El nuevo régimen penal juvenil comenzará a regir este sábado 5 de septiembre y establece cambios centrales en el tratamiento judicial de los adolescentes acusados de cometer delitos. Entre sus principales modificaciones, fija la posibilidad de juzgar a menores desde los 14 años.
La Ley 27.801 reemplaza el esquema establecido por la Ley 22.278, vigente desde la década de 1980, y establece nuevas pautas para la investigación, el juzgamiento y las sanciones aplicables a menores de edad.
El nuevo sistema contempla penas para adolescentes de entre 14 y 17 años que sean declarados responsables de determinados delitos. Las condenas podrán alcanzar hasta los 15 años, de acuerdo con las características y gravedad del hecho cometido.
Entre las sanciones previstas aparecen las amonestaciones, la prohibición de acercarse o comunicarse con la víctima, restricciones para conducir, la prohibición de concurrir a determinados lugares, la imposibilidad de salir del país o de su lugar de residencia y la realización de tareas comunitarias.
También se incorpora el monitoreo electrónico y la reparación integral del daño. En los casos más graves, podrá aplicarse una pena privativa de la libertad en el domicilio, en un instituto abierto o en un establecimiento especializado.
La normativa establece además que los adolescentes detenidos deberán permanecer en espacios acondicionados específicamente para menores y no podrán compartir alojamiento con personas adultas.
Otro de los puntos centrales está relacionado con la educación y la reinserción.
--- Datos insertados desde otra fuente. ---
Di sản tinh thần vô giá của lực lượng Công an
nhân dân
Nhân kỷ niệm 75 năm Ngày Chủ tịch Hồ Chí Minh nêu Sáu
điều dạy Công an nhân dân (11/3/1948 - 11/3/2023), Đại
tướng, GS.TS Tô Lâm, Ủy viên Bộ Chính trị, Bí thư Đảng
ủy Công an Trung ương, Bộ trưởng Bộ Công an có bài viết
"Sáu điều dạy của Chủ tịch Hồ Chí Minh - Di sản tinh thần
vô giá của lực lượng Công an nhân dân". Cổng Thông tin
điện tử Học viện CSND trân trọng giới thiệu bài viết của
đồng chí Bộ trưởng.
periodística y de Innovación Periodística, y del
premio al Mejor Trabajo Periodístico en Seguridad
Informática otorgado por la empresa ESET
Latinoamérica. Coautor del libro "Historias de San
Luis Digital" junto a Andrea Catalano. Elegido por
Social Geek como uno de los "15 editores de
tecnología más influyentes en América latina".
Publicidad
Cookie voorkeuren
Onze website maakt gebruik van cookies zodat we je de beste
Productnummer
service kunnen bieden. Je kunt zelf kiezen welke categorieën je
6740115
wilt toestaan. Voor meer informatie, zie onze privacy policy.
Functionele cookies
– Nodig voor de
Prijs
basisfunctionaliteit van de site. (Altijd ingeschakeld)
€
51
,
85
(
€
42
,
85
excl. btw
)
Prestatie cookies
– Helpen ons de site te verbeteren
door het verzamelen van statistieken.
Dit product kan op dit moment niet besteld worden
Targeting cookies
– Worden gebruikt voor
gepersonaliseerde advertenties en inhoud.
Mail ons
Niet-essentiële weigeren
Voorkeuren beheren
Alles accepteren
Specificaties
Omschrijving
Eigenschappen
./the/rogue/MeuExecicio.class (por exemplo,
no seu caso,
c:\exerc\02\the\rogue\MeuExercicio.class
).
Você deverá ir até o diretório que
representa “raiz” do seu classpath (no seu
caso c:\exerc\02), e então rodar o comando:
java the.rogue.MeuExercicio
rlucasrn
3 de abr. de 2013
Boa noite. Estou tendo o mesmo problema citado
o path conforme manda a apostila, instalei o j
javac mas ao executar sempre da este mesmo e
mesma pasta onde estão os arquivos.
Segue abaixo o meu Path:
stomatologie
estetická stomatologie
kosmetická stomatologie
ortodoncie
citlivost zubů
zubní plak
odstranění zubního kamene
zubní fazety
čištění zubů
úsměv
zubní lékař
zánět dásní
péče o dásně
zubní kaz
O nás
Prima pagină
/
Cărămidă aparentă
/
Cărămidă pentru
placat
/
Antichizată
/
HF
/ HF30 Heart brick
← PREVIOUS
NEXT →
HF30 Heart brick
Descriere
Los jóvenes sometidos al régimen tendrán acceso a programas destinados a completar sus estudios obligatorios, capacitación laboral, formación ciudadana y actividades deportivas.
La ley también mantiene la protección de la identidad de los menores involucrados en causas penales. No podrán difundirse sus nombres, fotografías ni otros datos que permitan identificarlos, como su domicilio, filiación o parentesco.
En cuanto a las penas de prisión, el régimen contempla alternativas cuando la condena no supera los tres años. También permite evitar la detención en determinados casos con penas de entre tres y diez años, siempre que no se trate de hechos con resultado de muerte, violencia grave contra las personas y se cumplan las demás condiciones previstas por la normativa.
El objetivo declarado del nuevo sistema es que el adolescente asuma responsabilidad por el delito cometido y, al mismo tiempo, pueda avanzar en su educación, formación y reinserción social.
Además, quienes hayan cumplido dos tercios de una pena de detención podrán acceder a una modalidad alternativa de cumplimiento cuando reúnan las condiciones previstas para la libertad condicional.
El incumplimiento injustificado de una sanción alternativa también tendrá consecuencias: el juez podrá reemplazarla por una pena más severa.